Exercise instructions → Please return the full listing exactly as written, with the images removed.

----------------------------------------

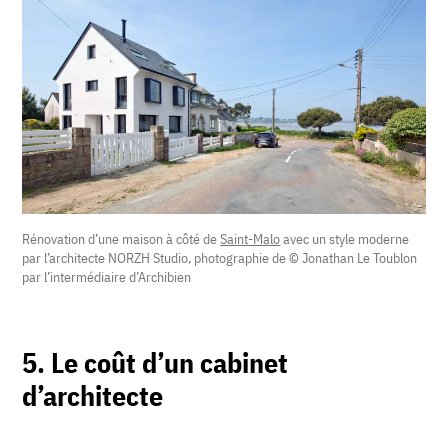
Rénovation d’une maison à côté de
Saint-Malo
avec un style moderne
par l’architecte NORZH Studio, photographie de © Jonathan Le Toublon
par l’intermédiaire d’Archibien
5. Le coût d’un cabinet
d’architecte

----------------------------------------

Problem solution →
Rénovation d’une maison à côté de
Saint-Malo
avec un style moderne
par l’architecte NORZH Studio, photographie de © Jonathan Le Toublon
par l’intermédiaire d’Archibien
5. Le coût d’un cabinet
d’architecte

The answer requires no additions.